## [The task]
In the listing that follows, find the line with "he colder months.", then copy exactly from it through the line with "Curriculum - Intent, Implementation", leaving out every picture.
Start of Dataset content
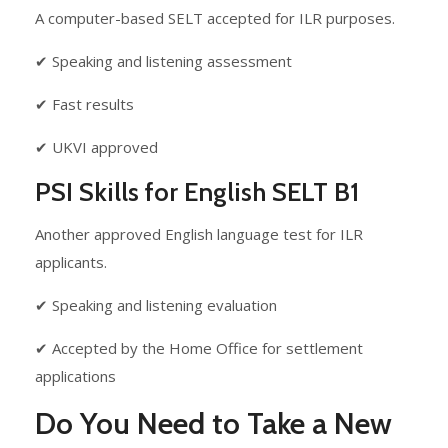
A computer-based SELT accepted for ILR purposes.
✔ Speaking and listening assessment
✔ Fast results
✔ UKVI approved
PSI Skills for English SELT B1
Another approved English language test for ILR
applicants.
✔ Speaking and listening evaluation
✔ Accepted by the Home Office for settlement
applications
Do You Need to Take a New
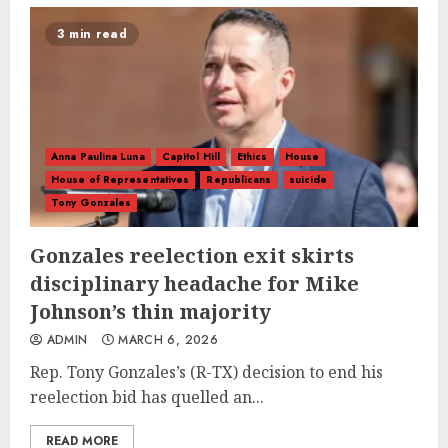
3 min read
Anna Paulina Luna
Capitol Hill
Ethics
House
House of Representatives
Republicans
suicide
Tony Gonzales
Gonzales reelection exit skirts
disciplinary headache for Mike
Johnson’s thin majority
ADMIN
MARCH 6, 2026
Rep. Tony Gonzales’s (R-TX) decision to end his
reelection bid has quelled an...
READ MORE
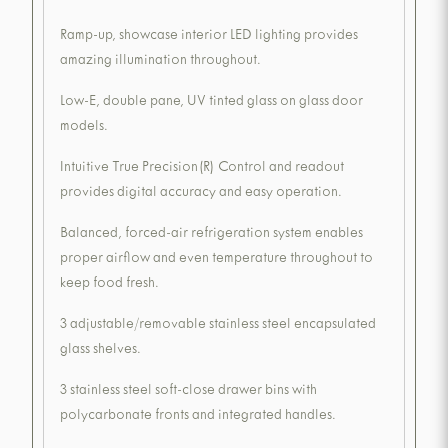
Ramp-up, showcase interior LED lighting provides
amazing illumination throughout.
Low-E, double pane, UV tinted glass on glass door
models.
Intuitive True Precision(R) Control and readout
provides digital accuracy and easy operation.
Balanced, forced-air refrigeration system enables
proper airflow and even temperature throughout to
keep food fresh.
3 adjustable/removable stainless steel encapsulated
glass shelves.
3 stainless steel soft-close drawer bins with
polycarbonate fronts and integrated handles.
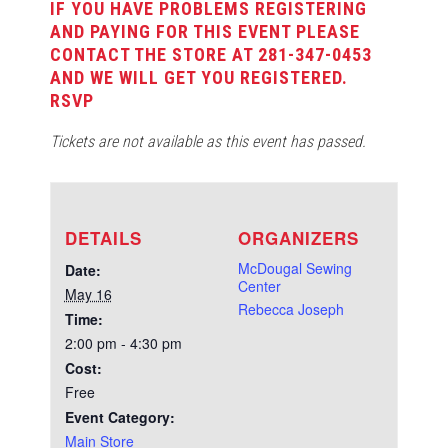
IF YOU HAVE PROBLEMS REGISTERING
AND PAYING FOR THIS EVENT PLEASE
CONTACT THE STORE AT 281-347-0453
AND WE WILL GET YOU REGISTERED.
RSVP
Tickets are not available as this event has passed.
DETAILS
ORGANIZERS
McDougal Sewing
Date:
Center
May 16
Rebecca Joseph
Time:
2:00 pm - 4:30 pm
Cost:
Free
Event Category:
Main Store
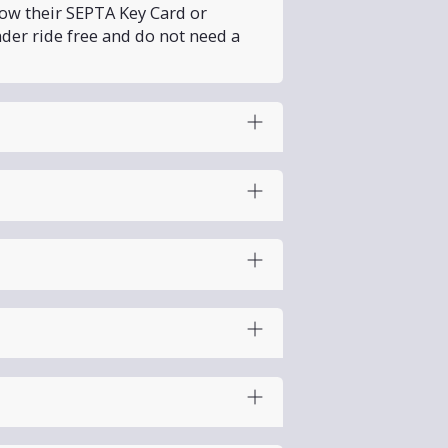
how their SEPTA Key Card or
nder ride free and do not need a
Day and Labor Day. PHLASH will
 adults and 2 children (ages 5–
ust collapse the stroller before
e West Park Loop, so there is
no
one of the exits. PHLASH
only
he colder months.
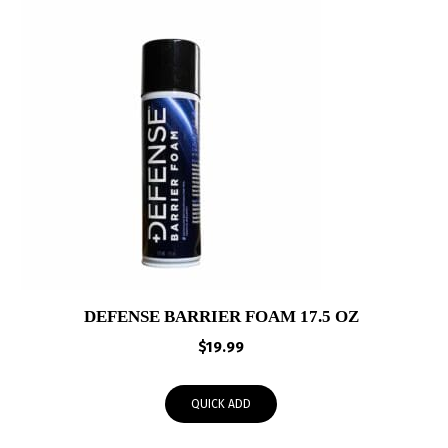
DEFENSE BARRIER FOAM 17.5 OZ
$
19.99
QUICK ADD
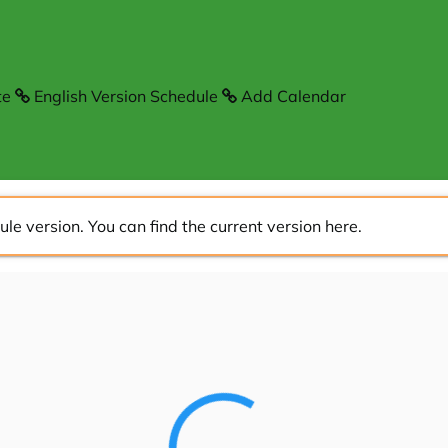
te
English Version Schedule
Add Calendar
ule version. You can find the current version
here
.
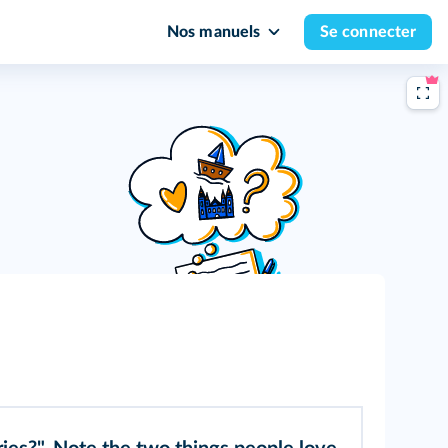
Nos manuels
Se connecter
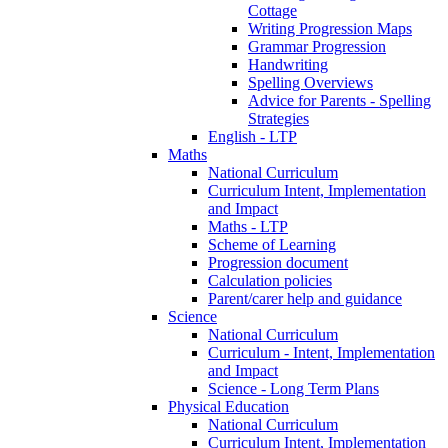
Cottage
Writing Progression Maps
Grammar Progression
Handwriting
Spelling Overviews
Advice for Parents - Spelling
Strategies
English - LTP
Maths
National Curriculum
Curriculum Intent, Implementation
and Impact
Maths - LTP
Scheme of Learning
Progression document
Calculation policies
Parent/carer help and guidance
Science
National Curriculum
Curriculum - Intent, Implementation
and Impact
Science - Long Term Plans
Physical Education
National Curriculum
Curriculum Intent, Implementation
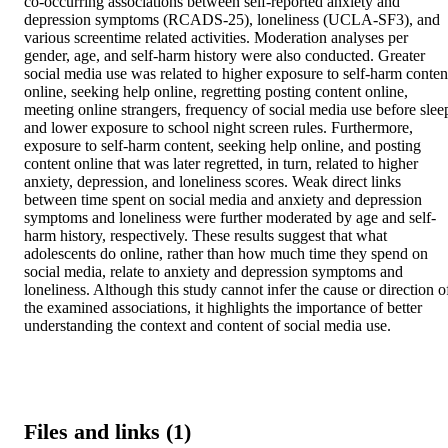
co-occurring associations between self-reported anxiety and 
depression symptoms (RCADS-25), loneliness (UCLA-SF3), and 
various screentime related activities. Moderation analyses per 
gender, age, and self-harm history were also conducted. Greater 
social media use was related to higher exposure to self-harm content
online, seeking help online, regretting posting content online, 
meeting online strangers, frequency of social media use before sleep
and lower exposure to school night screen rules. Furthermore, 
exposure to self-harm content, seeking help online, and posting 
content online that was later regretted, in turn, related to higher 
anxiety, depression, and loneliness scores. Weak direct links 
between time spent on social media and anxiety and depression 
symptoms and loneliness were further moderated by age and self-
harm history, respectively. These results suggest that what 
adolescents do online, rather than how much time they spend on 
social media, relate to anxiety and depression symptoms and 
loneliness. Although this study cannot infer the cause or direction of
the examined associations, it highlights the importance of better 
understanding the context and content of social media use.
Files and links (1)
End of Dataset content
## [Solution]
he colder months.
DEFENSE BARRIER FOAM 17.5 OZ
$
19.99
QUICK ADD
te
English Version Schedule
Add Calendar
ule version. You can find the current version
here
.
Nos manuels
Se connecter
Cottage
Writing Progression Maps
Grammar Progression
Handwriting
Spelling Overviews
Advice for Parents - Spelling
Strategies
English - LTP
Maths
National Curriculum
Curriculum Intent, Implementation
and Impact
Maths - LTP
Scheme of Learning
Progression document
Calculation policies
Parent/carer help and guidance
Science
National Curriculum
Curriculum - Intent, Implementation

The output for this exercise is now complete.